Slashdot Mirror

← Back to Stories (view on slashdot.org)

Windows 8 Secure Boot Defeated

Posted by samzenpus on from the what-took-so-long? dept.

jhigh writes "An Austrian security researcher is scheduled to release the first 'bootkit' for Windows 8 at the upcoming MalCon in Mumbai. This exploit loads in the MBR and stays memory resident until Windows loads, resulting in root access to the system. This allegedly defeats the new secure boot features in Windows 8's bootloader."

7 of 205 comments (clear)

  1. Secure boot is UEFI by Anonymous Coward · · Score: 5, Interesting

    Secure Boot is a UEFI feature, not Windows one. The article makes no reference to UEFI whatsoever - and it offers no explanation either for what mechanic was actually defeated. I do doubt the integrity of the article ARS is using.
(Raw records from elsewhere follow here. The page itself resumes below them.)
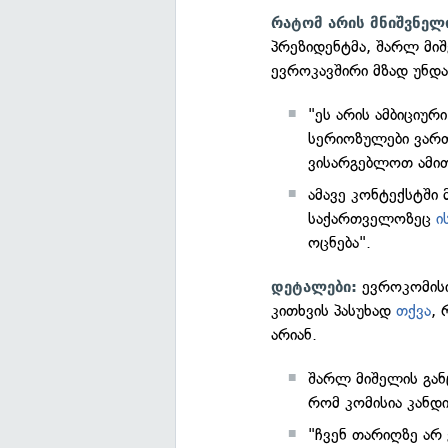
რატომ არის მნიშვნელ
პრეზიდენტმა, შარლ მი
ევროკავშირი მზად უნდა
"ეს არის ამბიციურ
სერიოზულები ვართ
ვისარგებლოთ ამით
ამავე კონტექსტში
საქართველოზეც
ი
ოცნება".
ევროკომისი
დეტალები:
კითხვის პასუხად
თქვა
,
არიან.
შარლ მიშელის განც
რომ კომისია კანდ
"ჩვენ თარიღზე არ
    1. Re:Secure boot is UEFI by makomk · · Score: 4, Interesting

      Secure Boot is a Windows feature building on a UEFI feature. If I'm understanding it correctly, every stage in the chain needs to be secure in order for the boot to actually be secure - a security flaw in either the UEFI firmware or the Windows code could render it ineffective.

    2. Re:Secure boot is UEFI by 0123456 · · Score: 2, Interesting

      Don't forget DRM: this way Microsoft can ensure that you can't install drivers or other software that can break the DRM system. Only a signed OS runs, only signed drivers run, eventually only signed applications from the Windows App Store run.

    3. Re:Secure boot is UEFI by cbhacking · · Score: 4, Interesting

      The funny thing is, this kind of thing is exactly the reason *for* Secure Boot (the non-conspiracy one, not the one that Slashdot is typically talking about). If you're using UEFI and you can verify a chain of trust, then you don't have boot sector malware. The fact that boot sector malware is possible on Win8 if you're NOT USING UEFI (because you're using an MBR) is not only obvious, it's the problem that Secure Boot is supposed to prevent.

      I wonder, among the peoople who tagged this "irony", how many actually ahve the right of it. The only irony in the situation is that Slashdot is so rabidly opposed to the idea that a headline which is factually incorrect (blatantly obviously so) is posted because it is compatible with the popular bias, despite having no basis in the technology that we nerds supposedly understand.

      That all said, there are certainly valid concerns about Secure Boot. It's entirely possible that they outweigh the value of making malware like this impossible. You should know what you're up against when you argue your case, though.

      --
      There's no place I could be, since I've found Serenity...
  2. UEFI doesn't have MBR by Manip · · Score: 5, Interesting

    Uhh UEFI literally has no MBR, it doesn't exist. So please explain to me how this exploit functions when the MBR doesn't exist? I think he is booting his drives in the wrong mode, which is to say legacy MBR mode instead of ADAPI/UEFI mode.

  3. Back in the 1980's by ackthpt · · Score: 4, Interesting

    We saw all the tricks people employed to copy-protect games on the C64. Most of them were pretty weak. The most effective I recall were the methods which spread out their information gathering throughout the boot process. This prevented someone trying to break copy protection from easily identifying the part of code where the detection was executed. If Microsoft gathered information, throuhout the boot process it could easily assemble some sort of checksum to check the boot sector and identify if it wasn't genuine. Does it take more than 30 years to figure this sort of thing out?

    --

    A feeling of having made the same mistake before: Deja Foobar
  4. Re:Could open your system up to malware like Linux by hairyfeet · · Score: 5, Interesting

    Actually it doesn't have a damned thing to do with linux and everything to do with pirates. if you look on any BT site you'll find "Windows 7 all versions pre activated" which passes WGA and has for nearly two years. it does this by running a bootloader that fakes an OEM signature so MSFT would have to kill the keys for the major OEMs thus causing more than a little shitstorm from all those that bought win 7 PCs and suddenly were told they are pirates.

    So despite all the bullshit from MSFT that it was about security, and despite all the FOSSies screaming "Its a plot to kill Linux!" in actuality it was just MSFT playing whack a mole with the pirates and yet again losing.

    . The sad part was they HAD the cure for piracy in the west, I saw with my own two eyes as many pirates which had NEVER paid for Windows suddenly were running legit. i'm of course talking about the Win 7 HP $50 upgrade. When they killed that suddenly the local CL was filled with $100 PCs with $300 Windows installs. Just more proof Ballmer is as shitty a CEO as the Pepsi guy was for Apple.

    --
    ACs don't waste your time replying, your posts are never seen by me.